§ Exercise description: Find every line in the records that holds the string "icon". Copy each one.

§ Exercise materials:
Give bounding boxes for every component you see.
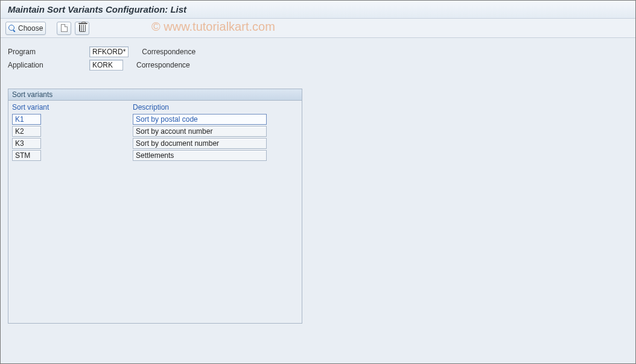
application-desc: Correspondence (136, 61, 190, 69)
description-cell[interactable]: Sort by account number (133, 126, 267, 137)
choose-label: Choose (18, 24, 43, 33)
column-headers: Sort variant Description (12, 102, 298, 114)
application-label: Application (8, 61, 89, 69)
application-field[interactable]: KORK (89, 60, 123, 71)
table-row[interactable]: K3 Sort by document number (12, 138, 298, 149)
page-title: Maintain Sort Variants Configuration: Li… (8, 4, 628, 14)
program-field[interactable]: RFKORD* (89, 46, 129, 57)
magnifier-icon (8, 25, 16, 32)
table-row[interactable]: K1 Sort by postal code (12, 114, 298, 125)
table-row[interactable]: K2 Sort by account number (12, 126, 298, 137)
description-cell[interactable]: Sort by postal code (133, 114, 267, 125)
variant-cell[interactable]: K1 (12, 114, 41, 125)
new-button[interactable] (57, 22, 71, 35)
variant-cell[interactable]: STM (12, 150, 41, 161)
program-row: Program RFKORD* Correspondence (8, 46, 628, 57)
panel-body: Sort variant Description K1 Sort by post… (8, 101, 302, 166)
delete-button[interactable] (75, 22, 89, 35)
variant-cell[interactable]: K3 (12, 138, 41, 149)
col-header-description: Description (133, 103, 169, 111)
document-icon (61, 24, 68, 32)
choose-button[interactable]: Choose (5, 22, 46, 35)
description-cell[interactable]: Sort by document number (133, 138, 267, 149)
main-area: Program RFKORD* Correspondence Applicati… (1, 38, 635, 332)
program-label: Program (8, 48, 89, 56)
trash-icon (79, 25, 86, 32)
toolbar: Choose (1, 19, 635, 38)
panel-title: Sort variants (8, 89, 302, 101)
table-row[interactable]: STM Settlements (12, 150, 298, 161)
application-row: Application KORK Correspondence (8, 60, 628, 71)
col-header-variant: Sort variant (12, 103, 133, 111)
program-desc: Correspondence (142, 48, 196, 56)
variant-cell[interactable]: K2 (12, 126, 41, 137)
title-bar: Maintain Sort Variants Configuration: Li… (1, 1, 635, 19)
sort-variants-panel: Sort variants Sort variant Description K… (8, 89, 302, 324)
description-cell[interactable]: Settlements (133, 150, 267, 161)
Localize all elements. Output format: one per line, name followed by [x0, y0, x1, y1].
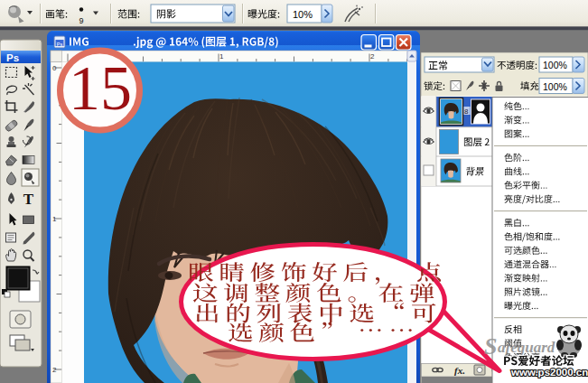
svg-text:10%: 10% [293, 9, 313, 20]
svg-text:1: 1 [219, 52, 224, 61]
svg-text:2: 2 [52, 366, 57, 374]
svg-text:15: 15 [69, 53, 132, 123]
svg-text:0: 0 [52, 64, 57, 72]
svg-text:100%: 100% [543, 81, 567, 92]
svg-text:Ps: Ps [57, 42, 63, 47]
svg-text:S: S [484, 333, 497, 360]
svg-text:1: 1 [52, 215, 57, 223]
svg-text:afeguard: afeguard [498, 339, 555, 356]
svg-text:9: 9 [79, 16, 83, 25]
svg-text:2: 2 [370, 52, 375, 61]
svg-text:fx.: fx. [454, 365, 465, 376]
svg-text:Ps: Ps [6, 52, 19, 63]
svg-text:www.ps2000.cn: www.ps2000.cn [510, 367, 588, 378]
svg-text:8: 8 [464, 107, 469, 116]
svg-text:T: T [23, 191, 34, 208]
svg-text:100%: 100% [543, 60, 567, 70]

§ Result of this exercise:
magnifier-icon (8, 25, 16, 32)
document-icon (61, 24, 68, 32)
trash-icon (79, 25, 86, 32)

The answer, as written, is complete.